How to implement a function declared by C in Wasmtime?

Hi, I'm trying to implement a function which is declared in test.c file like below in Wasmtime.

// test.c
extern void my_extern_fun();
int main(){
    my_extern_fun();
    return 0;
}

I'll use clang, llc, wasm-ld to compile test.c to test.wasm. And I hope I can make it work by wasmtime test.wasm instead of the errors like below.

Error: failed to run main module `./test.wasm`

Caused by:
    0: failed to instantiate "./test.wasm"
    1: unknown import: `env::my_extern_fun` has not been defined

Of course, I have to modify the source code of Wasmtime. But what troubles me is that how can I make it.
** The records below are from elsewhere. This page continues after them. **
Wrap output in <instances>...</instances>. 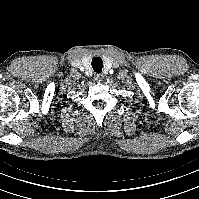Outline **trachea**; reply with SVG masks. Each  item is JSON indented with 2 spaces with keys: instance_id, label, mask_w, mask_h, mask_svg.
Masks as SVG:
<instances>
[{
  "instance_id": "obj_1",
  "label": "trachea",
  "mask_w": 199,
  "mask_h": 199,
  "mask_svg": "<svg viewBox=\"0 0 199 199\" xmlns=\"http://www.w3.org/2000/svg\"><path fill=\"white\" fill-rule=\"evenodd\" d=\"M92 68H93L94 72L100 73L102 71V68H103L102 59L99 58V57H94L92 59Z\"/></svg>"
}]
</instances>
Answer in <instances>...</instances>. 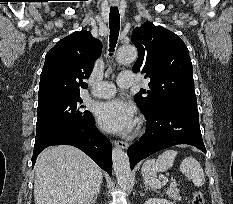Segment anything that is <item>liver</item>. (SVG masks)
Instances as JSON below:
<instances>
[{
    "instance_id": "1",
    "label": "liver",
    "mask_w": 233,
    "mask_h": 204,
    "mask_svg": "<svg viewBox=\"0 0 233 204\" xmlns=\"http://www.w3.org/2000/svg\"><path fill=\"white\" fill-rule=\"evenodd\" d=\"M102 179V170L79 149L48 147L35 164V204H90Z\"/></svg>"
}]
</instances>
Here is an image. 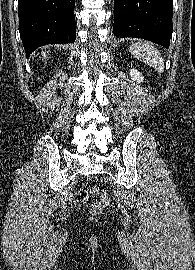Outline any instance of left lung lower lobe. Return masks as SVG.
<instances>
[{
    "label": "left lung lower lobe",
    "mask_w": 195,
    "mask_h": 270,
    "mask_svg": "<svg viewBox=\"0 0 195 270\" xmlns=\"http://www.w3.org/2000/svg\"><path fill=\"white\" fill-rule=\"evenodd\" d=\"M172 13V0H114L113 34L146 39L168 48Z\"/></svg>",
    "instance_id": "1"
}]
</instances>
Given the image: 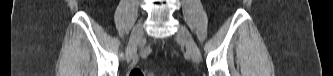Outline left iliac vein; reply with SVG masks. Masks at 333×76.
Here are the masks:
<instances>
[{
    "label": "left iliac vein",
    "instance_id": "4c4485c4",
    "mask_svg": "<svg viewBox=\"0 0 333 76\" xmlns=\"http://www.w3.org/2000/svg\"><path fill=\"white\" fill-rule=\"evenodd\" d=\"M177 37L183 41L187 52L192 57L193 61L199 63L201 60V53L190 32L184 26H179Z\"/></svg>",
    "mask_w": 333,
    "mask_h": 76
}]
</instances>
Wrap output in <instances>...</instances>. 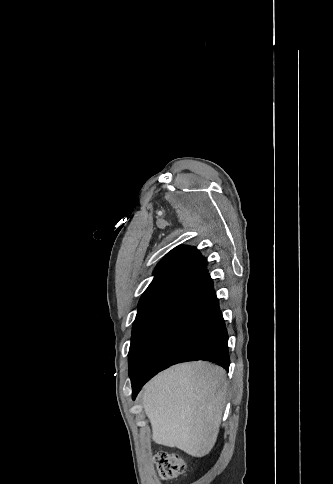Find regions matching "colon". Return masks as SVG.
<instances>
[{
	"instance_id": "1",
	"label": "colon",
	"mask_w": 333,
	"mask_h": 484,
	"mask_svg": "<svg viewBox=\"0 0 333 484\" xmlns=\"http://www.w3.org/2000/svg\"><path fill=\"white\" fill-rule=\"evenodd\" d=\"M155 464L160 477L166 480L177 478L186 471L185 461L179 455L170 452L162 451L156 454Z\"/></svg>"
}]
</instances>
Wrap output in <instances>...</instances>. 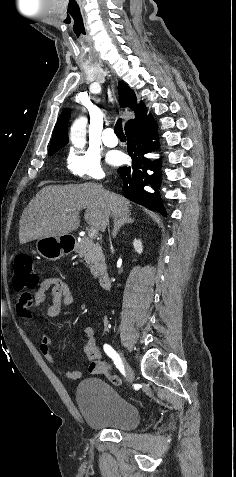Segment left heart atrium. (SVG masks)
I'll use <instances>...</instances> for the list:
<instances>
[{
    "label": "left heart atrium",
    "instance_id": "obj_1",
    "mask_svg": "<svg viewBox=\"0 0 236 477\" xmlns=\"http://www.w3.org/2000/svg\"><path fill=\"white\" fill-rule=\"evenodd\" d=\"M109 161L114 165H119L124 162V156L120 152H112L109 155Z\"/></svg>",
    "mask_w": 236,
    "mask_h": 477
}]
</instances>
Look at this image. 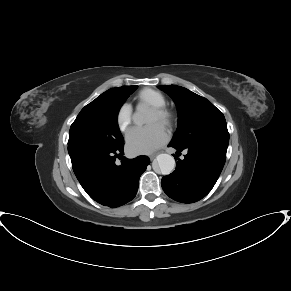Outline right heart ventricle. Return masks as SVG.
<instances>
[{
  "mask_svg": "<svg viewBox=\"0 0 291 291\" xmlns=\"http://www.w3.org/2000/svg\"><path fill=\"white\" fill-rule=\"evenodd\" d=\"M137 103L139 105L146 104L151 107H165L166 99L160 91L144 88L137 95Z\"/></svg>",
  "mask_w": 291,
  "mask_h": 291,
  "instance_id": "right-heart-ventricle-1",
  "label": "right heart ventricle"
}]
</instances>
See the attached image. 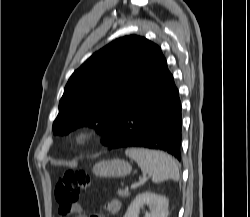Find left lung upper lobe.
<instances>
[{"instance_id": "1", "label": "left lung upper lobe", "mask_w": 250, "mask_h": 217, "mask_svg": "<svg viewBox=\"0 0 250 217\" xmlns=\"http://www.w3.org/2000/svg\"><path fill=\"white\" fill-rule=\"evenodd\" d=\"M160 52L156 44L132 35L94 53L66 84L53 133L66 135L77 127L90 126L103 135L104 143Z\"/></svg>"}]
</instances>
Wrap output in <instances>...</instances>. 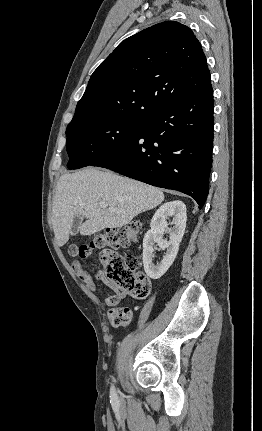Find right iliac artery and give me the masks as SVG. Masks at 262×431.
I'll return each instance as SVG.
<instances>
[{"instance_id":"1","label":"right iliac artery","mask_w":262,"mask_h":431,"mask_svg":"<svg viewBox=\"0 0 262 431\" xmlns=\"http://www.w3.org/2000/svg\"><path fill=\"white\" fill-rule=\"evenodd\" d=\"M110 398H111V400H118V395H117L115 389H111Z\"/></svg>"}]
</instances>
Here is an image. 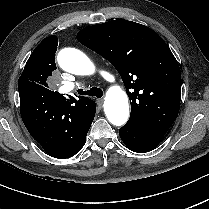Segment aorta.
<instances>
[{"instance_id":"obj_1","label":"aorta","mask_w":209,"mask_h":209,"mask_svg":"<svg viewBox=\"0 0 209 209\" xmlns=\"http://www.w3.org/2000/svg\"><path fill=\"white\" fill-rule=\"evenodd\" d=\"M60 67L72 74L90 75L94 72L93 62L82 51L64 48L58 54ZM104 111L108 121L115 126L124 125L129 118V102L125 91L114 86L107 92Z\"/></svg>"}]
</instances>
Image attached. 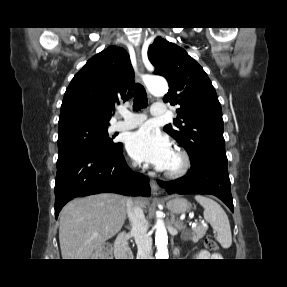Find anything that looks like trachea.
I'll return each instance as SVG.
<instances>
[{
	"label": "trachea",
	"mask_w": 287,
	"mask_h": 287,
	"mask_svg": "<svg viewBox=\"0 0 287 287\" xmlns=\"http://www.w3.org/2000/svg\"><path fill=\"white\" fill-rule=\"evenodd\" d=\"M134 110H140L147 107L148 99L145 88L141 84H136L134 87Z\"/></svg>",
	"instance_id": "obj_1"
}]
</instances>
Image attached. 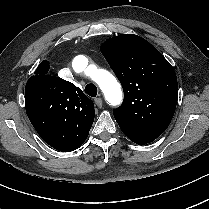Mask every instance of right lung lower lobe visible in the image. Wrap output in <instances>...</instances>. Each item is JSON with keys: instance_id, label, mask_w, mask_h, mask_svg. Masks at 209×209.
<instances>
[{"instance_id": "1", "label": "right lung lower lobe", "mask_w": 209, "mask_h": 209, "mask_svg": "<svg viewBox=\"0 0 209 209\" xmlns=\"http://www.w3.org/2000/svg\"><path fill=\"white\" fill-rule=\"evenodd\" d=\"M43 140L49 144L50 146H52L53 148L59 150V151H63V152H68L65 149H67L69 146L67 143L63 142V141H56L55 140V136L52 134H39Z\"/></svg>"}]
</instances>
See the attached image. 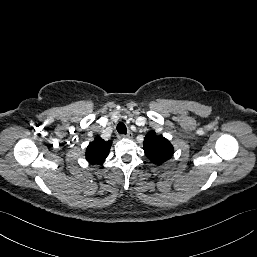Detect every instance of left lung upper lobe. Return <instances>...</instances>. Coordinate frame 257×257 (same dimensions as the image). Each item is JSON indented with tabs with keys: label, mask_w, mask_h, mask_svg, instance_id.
Here are the masks:
<instances>
[{
	"label": "left lung upper lobe",
	"mask_w": 257,
	"mask_h": 257,
	"mask_svg": "<svg viewBox=\"0 0 257 257\" xmlns=\"http://www.w3.org/2000/svg\"><path fill=\"white\" fill-rule=\"evenodd\" d=\"M144 152L150 161L160 165L172 157L173 146L162 135H156L151 131L145 137Z\"/></svg>",
	"instance_id": "left-lung-upper-lobe-1"
}]
</instances>
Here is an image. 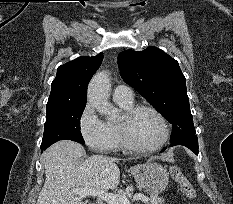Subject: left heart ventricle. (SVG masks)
<instances>
[{"mask_svg":"<svg viewBox=\"0 0 233 204\" xmlns=\"http://www.w3.org/2000/svg\"><path fill=\"white\" fill-rule=\"evenodd\" d=\"M133 141L140 147H153L163 137V128L158 118L148 111L139 112L131 122Z\"/></svg>","mask_w":233,"mask_h":204,"instance_id":"obj_1","label":"left heart ventricle"}]
</instances>
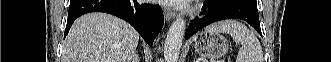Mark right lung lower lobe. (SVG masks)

I have tried a lot of ways like adding a interface in the .witx file and implementing it, creating a crate which implement the function my_extern_fun and registering it in Store, adding the label extern "C" and #[no_mangle]. But none of them worked.

So, I'm wondering if anybody can offer any help.

You shouldn't be making any modifications to Wasmtime for this. Your error message is saying that you didn't provide the import for env::my_extern_fun() when you were instantiating the WebAssembly module.

This can be done via by passing a list of Externs (functions, static variables, etc.) to Instance::new(), but that's fairly low level, and using the wasmtime::Linker can save you from a bunch of hassle.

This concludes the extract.